1. ## Limits

I'm having trouble with these limits. Any help would be appreciated.

$\displaystyle \lim_{x\to +\infty}\frac{\sqrt[3]{{x}^{5}-3x}}{{x}^{2}+4}$

$\displaystyle \lim_{x\to 0^{+}} \sqrt{\frac{x+1}{x}}$

2. Originally Posted by Alvy
I'm having trouble with these limits. Any help would be appreciated.

$\displaystyle \lim_{x\to +\infty}\frac{\sqrt[3]{{x}^{5}-3x}}{{x}^{2}+4}$

$\displaystyle \lim_{x\to 0^{+}} \sqrt{\frac{x+1}{x}}$
Observe:

$\displaystyle \frac{\sqrt[3]{{x}^{5}-3x}}{{x}^{2}+4}=\frac{x^{5/3}(1-3/x^4)}{x^2(1+4/x^2)}=\frac{(1-3/x^4)}{x^{1/3}(1+4/x^2)}$

Now you should be able to determine the limit.

CB

3. Originally Posted by Alvy
I'm having trouble with these limits. Any help would be appreciated.

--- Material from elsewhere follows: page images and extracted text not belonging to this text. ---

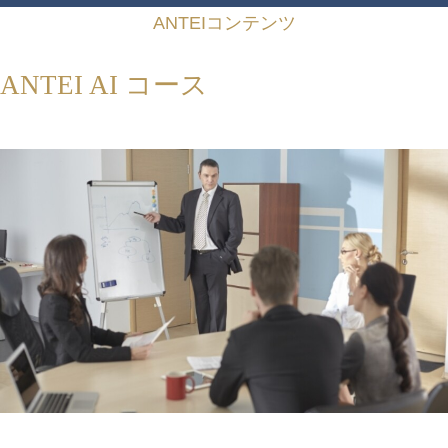
ANTEIコンテンツ
ANTEI AI コース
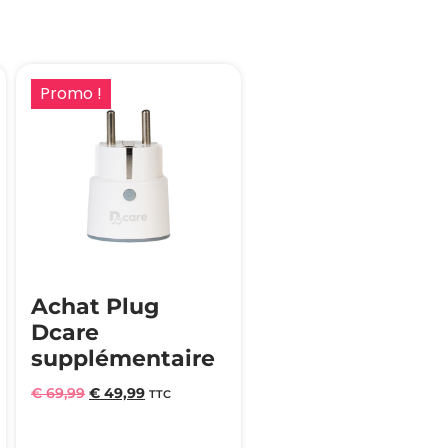
Promo !
Achat Plug
Dcare
supplémentaire
€
69,99
€
49,99
TTC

$\displaystyle \lim_{x\to +\infty}\frac{\sqrt[3]{{x}^{5}-3x}}{{x}^{2}+4}$

$\displaystyle \lim_{x\to 0^{+}} \sqrt{\frac{x+1}{x}}$
For the second one:

$\displaystyle \sqrt{\frac{x+1}{x}} = \sqrt{\frac{\frac{x+1}{x}}{\frac{x}{x}}} = \sqrt{\frac{1+{\frac{1}{x}}}{1}}= \sqrt {1+{\frac{1}{x}}}$

4. Thank you very much.